Breakdown Workbook #3:
Sonic Meditations:
Immersive Ecological Entanglement, Volume 1

By: Brett Bloom
Publisher: Auburn, IN: BKDN BKDN Press, 2017
Pages: 40
Dimensions: 4.25” x 5.5”
Cover: paperback
Binding: staple bound
Process: Risograph
Color: five color
Edition Size: open
ISBN: none

The third BKDN BKDN workbook is for facilitating Deep Listening sonic meditations with others to individually and collectively experience immersive ecological entanglement. The publication is a tool for sinking in to relationships you have with the world around you, helping to bypass the ways you have been taught to limit or ignore the subtleties of the more-than-human world you are immersed in. This workbook has been developed over the past decade through many experiments in Deep Listening sessions that I have facilitated. Since first being exposed to Deep Listening, I was interested in how it could create empathy with the environment that I was not capable of before.


Deep Mapping

Deep Mapping

By: Brett Bloom & Nuno Sacramento
Publisher: Auburn, IN: BKDN BKDN Press, 2017
Pages: 100
Dimensions: 3.93” x 5.5”
Cover: semi-hard cover
Binding: perfect bound
Process: offset Color: full color
Edition Size: 1000
ISBN: 9-780952-890133

This book develops and encourages you to inhabit — through narratives or spacialized experiences — Deep Maps of places you want to understand in a robust, inclusive, and expansive ways, which is not possible with traditional mapping. Maps tell you more about yourself, the narratives you construct, and the values you explicitly or implicitly hold, than they do about an actual place. To get an understanding of an actual place, one must inhabit its multiple overlapping contradictory stories simultaneously. To this end, we began to construct Deep Maps. We were inspired by the American author, William Least Heat-Moon’s book PrairyErth, and the way that he envisions a written or narrative Deep Map of a place.

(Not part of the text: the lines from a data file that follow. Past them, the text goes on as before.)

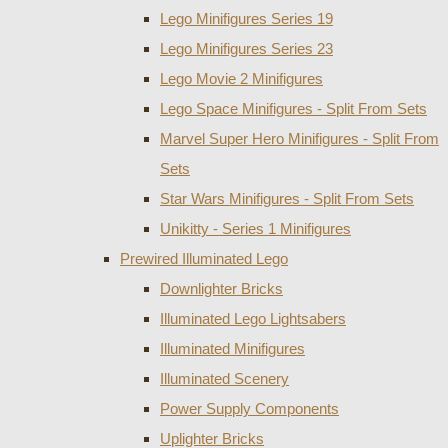
Lego Minifigures Series 19
Lego Minifigures Series 23
Lego Movie 2 Minifigures
Lego Space Minifigures - Split From Sets
Marvel Super Hero Minifigures - Split From
Sets
Star Wars Minifigures - Split From Sets
Unikitty - Series 1 Minifigures
Prewired Illuminated Lego
Downlighter Bricks
Illuminated Lego Lightsabers
Illuminated Minifigures
Illuminated Scenery
Power Supply Components
Uplighter Bricks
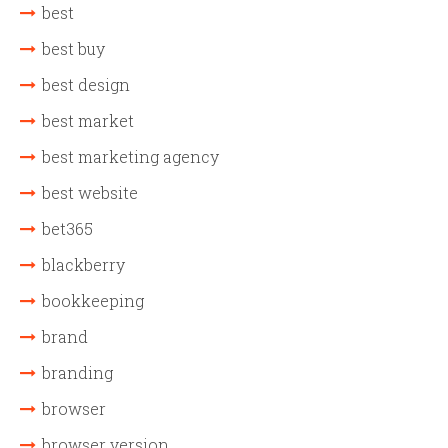
best
best buy
best design
best market
best marketing agency
best website
bet365
blackberry
bookkeeping
brand
branding
browser
browser version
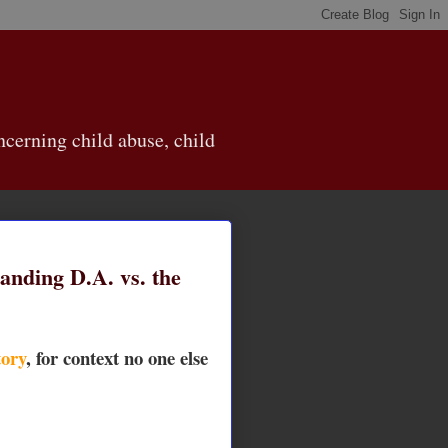
cerning child abuse, child
anding D.A. vs. the
ory
, for context no one else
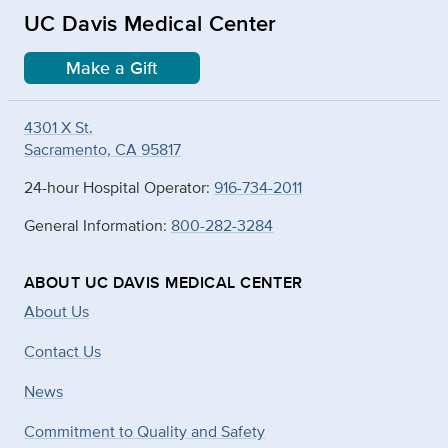
UC Davis Medical Center
Make a Gift
4301 X St.
Sacramento, CA 95817
24-hour Hospital Operator:
916-734-2011
General Information:
800-282-3284
ABOUT UC DAVIS MEDICAL CENTER
About Us
Contact Us
News
Commitment to Quality and Safety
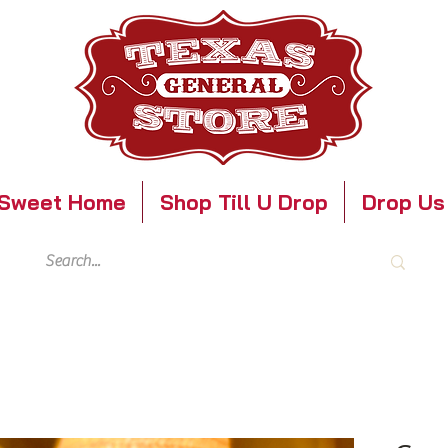
Sweet Home
Shop Till U Drop
Drop Us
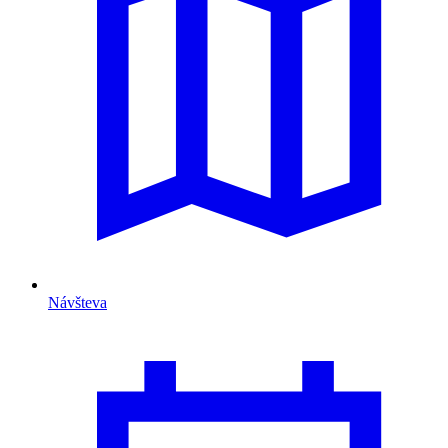
Návšteva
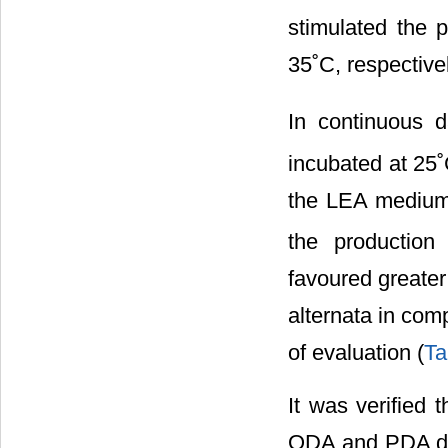
stimulated the 
35˚C, respectivel
In continuous d
incubated at 25
the LEA medium.
the production
favoured greater 
alternata in com
of evaluation (
Ta
It was verified 
ODA and PDA did 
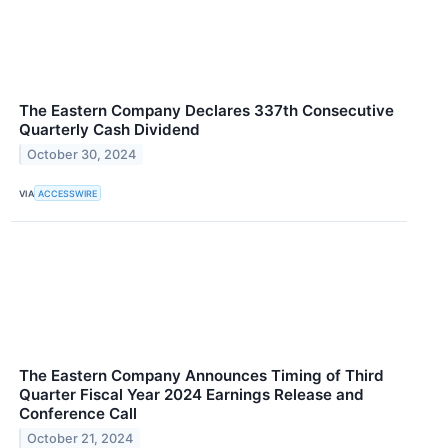
The Eastern Company Declares 337th Consecutive
Quarterly Cash Dividend
October 30, 2024
VIA
ACCESSWIRE
The Eastern Company Announces Timing of Third
Quarter Fiscal Year 2024 Earnings Release and
Conference Call
October 21, 2024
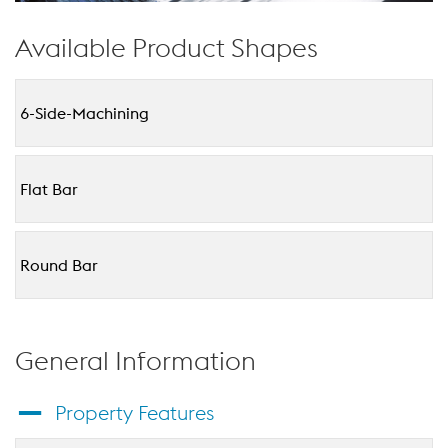
Available Product Shapes
6-Side-Machining
Flat Bar
Round Bar
General Information
Property Features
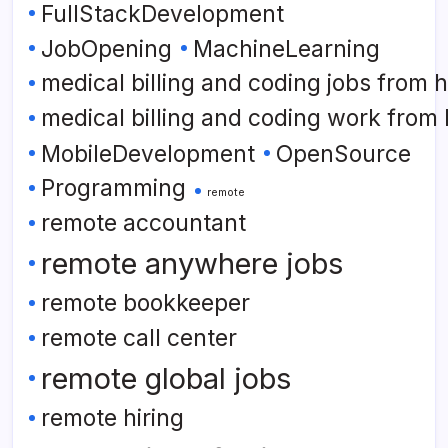
FullStackDevelopment
JobOpening
MachineLearning
medical billing and coding jobs from
medical billing and coding work from
MobileDevelopment
OpenSource
Programming
remote
remote accountant
remote anywhere jobs
remote bookkeeper
remote call center
remote global jobs
remote hiring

*This book was commissioned by Scottish Sculpture Workshop as a part of Frontiers In Retreat.


Breakdown Workbook#1: Questions for Evaluating Art that Concerns Itself with Ecology

By: Brett Bloom
Publisher: Ft. Wayne, IN: Breakdown Break Down Press, 2016
Pages: 20
Dimensions: 4.25” x 5.5”
Cover: paperback
Binding: perfect bound
Process: Risograph
Color: two color
Edition Size: open
ISBN: none

This is the first in a series of workbooks published by Breakdown Break Down Press. The intention of the series is to help focus discussions and efforts to shift the ways in which we talk about and practice ecological awareness in art and everyday situations.


Petro-Subjectivity: De-Industrializing Our Sense of Self

By: Brett Bloom
Publisher: Ft. Wayne, IN: Breakdown Break Down Press, 2015
Pages: 108
Dimensions: 3.93” x 5.5”
Cover: semi-hard
Binding: perfect bound
Process: offset
Color: duotone
Edition Size: 800
ISBN: 978-1-4951-5922-0

This is the first publication by Breakdown Break Down Press. It is a critical reflection on the ways in which oil shapes your experiences of the world and what you can do to start to build up the cultural responses and practices that will help civilization undo this condition.